Like many coastal North Carolina students, I watched the national news coverage of my hometown follow the storm that was Hurricane Florence slowly taking apart pieces of my home from a distance. I watched camera crews from CNN, the Today Show and NBC drive through the most familiar streets I know, showing fresh tragedy and destruction.

It is all surreal — to watch your home be torn apart by an uncontrollable force on a screen. But it’s even worse to watch it become a laughing stock.

Thousands of students left Elon University the weekend of the storm to their homes in the Northeast, to see their family and friends. Posts with captions such as, “Thank you Hurricane Florence!” frequented my social media feeds after Jon Dooley, vice president for Student Life, suggested students return home. I tried to ignore these comments, knowing that many students were too oblivious to understand the seriousness and closeness of the tragedy.
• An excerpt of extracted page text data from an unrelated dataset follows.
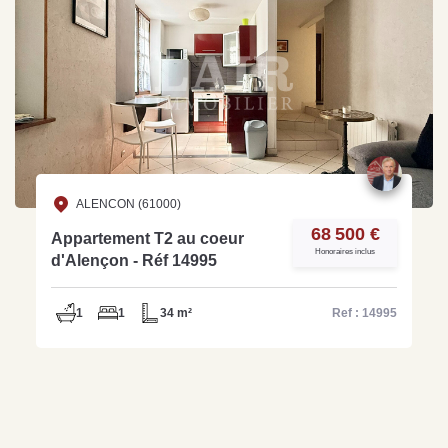
ALENCON (61000)
68 500 €
Appartement T2 au coeur
Honoraires inclus
d'Alençon - Réf 14995
1
1
34 m²
Ref : 14995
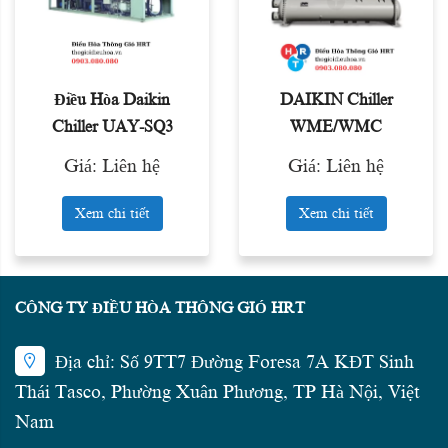
Điều Hòa Daikin
DAIKIN Chiller
Chiller UAY-SQ3
WME/WMC
Giá: Liên hệ
Giá: Liên hệ
Xem chi tiết
Xem chi tiết
CÔNG TY ĐIỀU HÒA THÔNG GIÓ HRT
Địa chỉ: Số 9TT7 Đường Foresa 7A KĐT Sinh
Thái Tasco, Phường Xuân Phương, TP Hà Nội, Việt
Nam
Elon University is only three hours from the coast. These students treated the beginning of semester break like a vacation, posting polished photos of how great their six-day trip was. But only a couple hundred miles from their school, communities were losing all they have.

I watched my peers relish in a vacation while my hometown was pulled apart. My neighbors, community and family are now deeply hurting because of this disaster.

It seems trite to remind Elon students that they are a part of the North Carolina community while they are here. The entire state — their state — is hurting from this disaster. Rather than using this natural disaster as a cute caption on your Instagram post, as an excuse fly to your untouched home, use it as a chance to empathize with those around you. See being a temporary North Carolina resident as a privilege and opportunity to serve the state during its loss.